Tekirdağ’da özelleştirilen Tekirdağ Uluslararası Limanına likit tank çiftliği kurulması planlanıyor. Kimyasalların depolanacağı alanın 500 metre ötesinden aktif fay hattı geçiyor. Yaklaşık bir kilometre ötesinde ise ikinci bir aktif fay bulunuyor.
Konuyu Meclis gündemine taşıyan CHP Tekirdağ Milletvekili Candan Yüceer, “Büyük Marmara depreminde, dolgu alanı üzerinde bulunan sınai ve depolama tesislerinin yarattığı felaket ortadayken; 1. derece deprem bölgesinde yer alan iki aktif fayın hemen yakınına kimyasal depolama alanı kurulması kaygı yaratmaktadır” dedi.
Tekirdağ ili Süleymanpaşa ilçesinde bulunan ve özelleştirilmesinin ardından Ceyport Tekirdağ Uluslararası Liman İşletmeciliği AŞ adını alan limana likit tank çiftliği kurulması planlanıyor. Aynı proje kapsamında 90 bin metrekarelik dolgu alanı oluşturulması amaçlanıyor.

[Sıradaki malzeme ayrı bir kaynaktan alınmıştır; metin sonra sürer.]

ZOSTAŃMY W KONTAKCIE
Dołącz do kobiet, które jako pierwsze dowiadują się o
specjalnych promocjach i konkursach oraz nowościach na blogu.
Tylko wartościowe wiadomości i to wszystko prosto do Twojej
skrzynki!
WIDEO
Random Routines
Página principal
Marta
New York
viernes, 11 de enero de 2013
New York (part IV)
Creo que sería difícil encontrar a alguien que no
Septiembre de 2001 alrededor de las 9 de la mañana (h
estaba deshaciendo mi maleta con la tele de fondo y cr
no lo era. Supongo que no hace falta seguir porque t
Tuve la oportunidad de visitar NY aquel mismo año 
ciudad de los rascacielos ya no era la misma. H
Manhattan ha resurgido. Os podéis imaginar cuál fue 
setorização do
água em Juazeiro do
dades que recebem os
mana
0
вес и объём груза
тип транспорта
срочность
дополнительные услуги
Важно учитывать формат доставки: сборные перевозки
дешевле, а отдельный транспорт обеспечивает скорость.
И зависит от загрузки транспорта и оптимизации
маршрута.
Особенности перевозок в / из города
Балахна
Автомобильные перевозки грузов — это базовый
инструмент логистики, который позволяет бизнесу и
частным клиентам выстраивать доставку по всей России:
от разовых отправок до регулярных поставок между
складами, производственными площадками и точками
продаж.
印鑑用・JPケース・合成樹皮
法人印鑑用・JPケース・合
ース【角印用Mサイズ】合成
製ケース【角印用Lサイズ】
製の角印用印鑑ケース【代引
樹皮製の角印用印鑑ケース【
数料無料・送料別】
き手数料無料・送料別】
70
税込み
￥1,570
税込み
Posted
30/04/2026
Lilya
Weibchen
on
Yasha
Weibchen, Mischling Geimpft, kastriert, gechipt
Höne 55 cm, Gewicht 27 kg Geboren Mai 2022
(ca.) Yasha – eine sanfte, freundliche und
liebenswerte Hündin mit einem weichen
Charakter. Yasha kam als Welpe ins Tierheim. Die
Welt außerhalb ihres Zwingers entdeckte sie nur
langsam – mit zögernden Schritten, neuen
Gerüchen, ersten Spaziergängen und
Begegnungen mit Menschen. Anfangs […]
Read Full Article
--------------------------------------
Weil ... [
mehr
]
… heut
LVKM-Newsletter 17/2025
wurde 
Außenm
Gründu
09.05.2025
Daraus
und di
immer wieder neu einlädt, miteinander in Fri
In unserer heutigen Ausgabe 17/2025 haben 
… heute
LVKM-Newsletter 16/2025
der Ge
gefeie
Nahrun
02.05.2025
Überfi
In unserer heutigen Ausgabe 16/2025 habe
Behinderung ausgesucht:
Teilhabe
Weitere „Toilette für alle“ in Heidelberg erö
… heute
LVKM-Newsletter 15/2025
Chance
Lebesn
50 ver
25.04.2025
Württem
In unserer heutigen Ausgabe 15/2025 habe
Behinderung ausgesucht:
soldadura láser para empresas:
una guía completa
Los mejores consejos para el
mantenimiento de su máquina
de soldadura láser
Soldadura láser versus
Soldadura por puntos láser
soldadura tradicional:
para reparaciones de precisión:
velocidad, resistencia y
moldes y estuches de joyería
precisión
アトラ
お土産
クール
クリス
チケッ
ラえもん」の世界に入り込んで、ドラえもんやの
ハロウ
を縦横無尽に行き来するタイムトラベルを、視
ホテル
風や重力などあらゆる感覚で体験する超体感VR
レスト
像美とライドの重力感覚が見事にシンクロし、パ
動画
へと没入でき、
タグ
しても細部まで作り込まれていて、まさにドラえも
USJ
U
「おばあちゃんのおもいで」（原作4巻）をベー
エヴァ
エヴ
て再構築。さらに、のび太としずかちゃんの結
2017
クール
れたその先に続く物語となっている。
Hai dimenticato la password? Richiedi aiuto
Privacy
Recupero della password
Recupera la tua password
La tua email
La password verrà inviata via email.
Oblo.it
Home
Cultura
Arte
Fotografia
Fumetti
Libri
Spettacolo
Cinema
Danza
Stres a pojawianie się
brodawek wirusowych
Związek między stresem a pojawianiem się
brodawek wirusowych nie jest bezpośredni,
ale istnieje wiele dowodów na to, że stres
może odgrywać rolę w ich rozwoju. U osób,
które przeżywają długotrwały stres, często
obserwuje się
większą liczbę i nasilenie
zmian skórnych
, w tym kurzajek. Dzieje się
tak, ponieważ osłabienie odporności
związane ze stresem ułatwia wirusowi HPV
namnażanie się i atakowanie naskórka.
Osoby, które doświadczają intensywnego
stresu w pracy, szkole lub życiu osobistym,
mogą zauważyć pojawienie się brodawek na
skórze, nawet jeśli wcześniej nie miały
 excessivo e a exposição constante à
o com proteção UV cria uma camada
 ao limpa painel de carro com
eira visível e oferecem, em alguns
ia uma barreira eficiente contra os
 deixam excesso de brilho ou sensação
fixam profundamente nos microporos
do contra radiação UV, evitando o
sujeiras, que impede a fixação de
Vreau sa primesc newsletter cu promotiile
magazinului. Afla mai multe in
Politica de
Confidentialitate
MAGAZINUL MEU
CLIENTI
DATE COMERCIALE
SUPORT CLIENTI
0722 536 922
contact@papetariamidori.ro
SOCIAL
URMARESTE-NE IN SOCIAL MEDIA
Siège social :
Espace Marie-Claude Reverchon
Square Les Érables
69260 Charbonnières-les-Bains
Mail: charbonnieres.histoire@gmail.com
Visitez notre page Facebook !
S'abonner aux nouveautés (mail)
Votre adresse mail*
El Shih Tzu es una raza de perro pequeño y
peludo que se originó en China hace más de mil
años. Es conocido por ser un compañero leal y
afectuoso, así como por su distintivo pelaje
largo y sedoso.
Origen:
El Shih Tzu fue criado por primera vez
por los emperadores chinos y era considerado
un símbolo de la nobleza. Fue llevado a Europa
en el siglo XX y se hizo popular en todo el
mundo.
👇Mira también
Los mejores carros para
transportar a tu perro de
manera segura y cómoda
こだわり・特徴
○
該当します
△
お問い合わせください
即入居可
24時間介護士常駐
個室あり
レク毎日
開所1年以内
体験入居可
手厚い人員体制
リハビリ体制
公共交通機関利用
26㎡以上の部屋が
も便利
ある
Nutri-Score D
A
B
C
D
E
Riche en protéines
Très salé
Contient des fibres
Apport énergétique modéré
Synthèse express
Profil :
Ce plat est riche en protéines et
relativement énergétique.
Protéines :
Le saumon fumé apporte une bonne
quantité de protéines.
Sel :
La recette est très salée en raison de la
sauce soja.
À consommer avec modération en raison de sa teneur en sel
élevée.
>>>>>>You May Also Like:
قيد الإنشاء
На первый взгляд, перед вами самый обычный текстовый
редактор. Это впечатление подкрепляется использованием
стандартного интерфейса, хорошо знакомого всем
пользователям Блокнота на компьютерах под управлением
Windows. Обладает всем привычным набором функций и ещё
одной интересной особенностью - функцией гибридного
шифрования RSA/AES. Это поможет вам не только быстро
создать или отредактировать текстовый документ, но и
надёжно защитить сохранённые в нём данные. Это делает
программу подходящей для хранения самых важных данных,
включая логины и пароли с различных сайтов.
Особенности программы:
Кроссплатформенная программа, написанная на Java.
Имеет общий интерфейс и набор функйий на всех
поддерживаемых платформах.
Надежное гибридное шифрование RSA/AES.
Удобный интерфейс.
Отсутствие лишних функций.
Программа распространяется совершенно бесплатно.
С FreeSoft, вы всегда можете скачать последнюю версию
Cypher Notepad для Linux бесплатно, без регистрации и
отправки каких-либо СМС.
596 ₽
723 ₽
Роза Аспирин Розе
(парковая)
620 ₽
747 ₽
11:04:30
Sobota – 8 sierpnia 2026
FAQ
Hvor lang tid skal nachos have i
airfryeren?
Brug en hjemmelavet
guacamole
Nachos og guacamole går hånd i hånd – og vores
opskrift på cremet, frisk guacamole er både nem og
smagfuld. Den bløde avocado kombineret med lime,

Dolgu alanı üzerinde likit tank çiftliği olarak kullanılacak alanın Barbaros Mahallesi’nin hemen yanı başında olması endişe yaratıyor.
Limanın hemen yakınında bir ilköğretim okulu, bir lise, hastane ve Adalet Sarayı gibi çok sayıda kamu kurumu ve Namık Kemal Stadı bulunuyor. Diğer yandan, kentin denizle bağlantısını keseceği düşünülen proje için gerekli dolgu malzemesinin bölgeden temin edilecek olması da kaygıları arttırıyor.
CHP Tekirdağ Milletvekili Candan Yüceer, projeyle ilgili Çevre ve Şehircilik Bakanı Murat Kurum’un yanıtlaması talebiyle Mecliste soru önergesi verdi. Yüceer, “Projenin hayata geçirilmek istendiği alan 1. ve 2. derece deprem bölgesi olarak belirlenmiş alanlar içindedir. Üstelik proje alanından, biri yarım kilometre, diğeri yaklaşık 1 kilometre ötede iki tane diri fay geçmektedir.
Büyük Marmara depreminde, dolgu alanı üzerinde bulunan sınai tesisler ve depolama tesislerinin yarattığı felaket ortadayken; 1. derece deprem bölgesinde yer alan iki aktif fayın hemen yakınına kimyasal depolama alanı kurulması kaygı yaratmaktadır” dedi. Projenin Tekirdağ’ın sahil ile olan bağlantısını ortadan kaldıracağını belirten Yüceer, dolgu alanının yaygınlığının kentin silüetini de olumsuz etkileyeceğine dikkat çekti.
Yüceer, dolgu malzemesinin bölgeden temin edilecek olmasının ise “Tekirdağ’ın bağrına saplanacak ikinci bir hançer” diye niteledi. Yüceer, projenin 1/100.000 ölçekli Trakya Alt Bölgesi Ergen Havzası Revizyon Çevre Düzeni Planına ve 1/25.000’lik Tekirdağ Çevre Düzen Planına da aykırı olduğunu ifade etti.